In a darkly imaginative project between champagne house Dom Pérignon and auteur David Lynch, the filmmaker spent two days in darkness, creating ghostly sets and conjuring up mythical stories of his own. The result: two breathtakingly precious portraits of Dom Pérignon's iconic bottles.
David Lynch, working in a California studio transformed into a darkroom, spent two days contemplating the timeless silhouette of the Dom Pérignon bottle. In those 48 hours, he invented stories, created sets and cobbled together strange theatrical machinery - and took many, many photos. In the end, this massive trove was culled to just two precious images, a distillation, if you like, of his journey into Dom Pérignon.

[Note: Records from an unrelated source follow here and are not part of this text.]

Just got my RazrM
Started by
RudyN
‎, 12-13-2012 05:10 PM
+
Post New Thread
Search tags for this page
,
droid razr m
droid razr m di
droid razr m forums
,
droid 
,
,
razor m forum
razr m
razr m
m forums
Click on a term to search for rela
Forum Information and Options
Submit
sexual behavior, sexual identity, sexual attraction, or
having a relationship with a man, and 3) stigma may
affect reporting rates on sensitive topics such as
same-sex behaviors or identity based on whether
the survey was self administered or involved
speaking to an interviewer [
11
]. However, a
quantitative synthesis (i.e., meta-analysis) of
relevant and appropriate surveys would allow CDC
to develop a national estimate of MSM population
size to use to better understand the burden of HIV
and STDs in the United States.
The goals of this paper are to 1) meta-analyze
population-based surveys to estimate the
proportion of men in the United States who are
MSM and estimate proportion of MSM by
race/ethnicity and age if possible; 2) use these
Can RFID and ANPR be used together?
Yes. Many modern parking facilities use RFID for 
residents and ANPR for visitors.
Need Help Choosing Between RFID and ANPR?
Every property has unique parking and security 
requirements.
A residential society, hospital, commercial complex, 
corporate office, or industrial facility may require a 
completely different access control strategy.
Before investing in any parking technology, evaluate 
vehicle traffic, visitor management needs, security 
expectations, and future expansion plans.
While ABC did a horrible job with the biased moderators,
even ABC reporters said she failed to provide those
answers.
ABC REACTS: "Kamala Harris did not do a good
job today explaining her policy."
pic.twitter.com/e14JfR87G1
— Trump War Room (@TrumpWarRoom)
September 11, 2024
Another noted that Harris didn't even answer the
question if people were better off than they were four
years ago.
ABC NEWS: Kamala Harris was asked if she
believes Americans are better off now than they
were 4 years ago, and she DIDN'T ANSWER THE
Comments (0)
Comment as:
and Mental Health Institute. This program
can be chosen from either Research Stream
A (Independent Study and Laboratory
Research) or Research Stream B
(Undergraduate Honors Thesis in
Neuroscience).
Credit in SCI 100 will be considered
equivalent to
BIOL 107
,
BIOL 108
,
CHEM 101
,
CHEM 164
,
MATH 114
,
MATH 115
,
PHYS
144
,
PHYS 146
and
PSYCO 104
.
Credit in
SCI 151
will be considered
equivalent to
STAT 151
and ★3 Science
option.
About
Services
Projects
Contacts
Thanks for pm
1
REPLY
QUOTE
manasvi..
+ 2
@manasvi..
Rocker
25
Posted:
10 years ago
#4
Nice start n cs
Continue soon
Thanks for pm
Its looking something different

Dom Pérignon Blanc 2000. Photographed by David Lynch
Dom Pérignon Rosé 2000. Photographed by David Lynch
One look at the two selected images will give you an idea of the intensity behind the man's artistic pursuit. The first depicts the iconic Dom Pérignon bottle and the other the bold Dom Pérignon Rosé. Under the eye of Lynch's camera, the bottles are subsumed into a fantastical, dreamlike landscape, into which the viewer is pulled into, as if drawn by a long tracking shot.
In the notes provided by the champagne house, the viewer is invited to imagine "ghostly skyscrapers in the middle distance, their uncertain outlines standing amid an urban twilight lit by crepuscular flares. In the far distance a sci-fi underworld, lit here and there by flashes of light, seems suspended in a biotopic night."